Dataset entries
______
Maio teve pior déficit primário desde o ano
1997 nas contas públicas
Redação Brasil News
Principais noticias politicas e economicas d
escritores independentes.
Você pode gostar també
______
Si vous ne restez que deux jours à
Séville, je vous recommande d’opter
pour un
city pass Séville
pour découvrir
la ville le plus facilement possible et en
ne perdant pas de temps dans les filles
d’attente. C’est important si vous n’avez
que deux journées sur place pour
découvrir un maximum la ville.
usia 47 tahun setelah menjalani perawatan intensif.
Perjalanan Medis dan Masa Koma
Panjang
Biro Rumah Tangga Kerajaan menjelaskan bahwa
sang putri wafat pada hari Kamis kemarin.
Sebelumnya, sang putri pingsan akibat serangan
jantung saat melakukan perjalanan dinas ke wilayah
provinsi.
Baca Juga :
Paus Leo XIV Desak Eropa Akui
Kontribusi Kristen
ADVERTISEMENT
______
TASK ITEM - In the data above, find the line with "Maio teve pior déficit primário desde o ano" and the line with "Você pode gostar també". Retype both, plus every line between them, exactly.

OUTPUT -
Maio teve pior déficit primário desde o ano
1997 nas contas públicas
Redação Brasil News
Principais noticias politicas e economicas d
escritores independentes.
Você pode gostar també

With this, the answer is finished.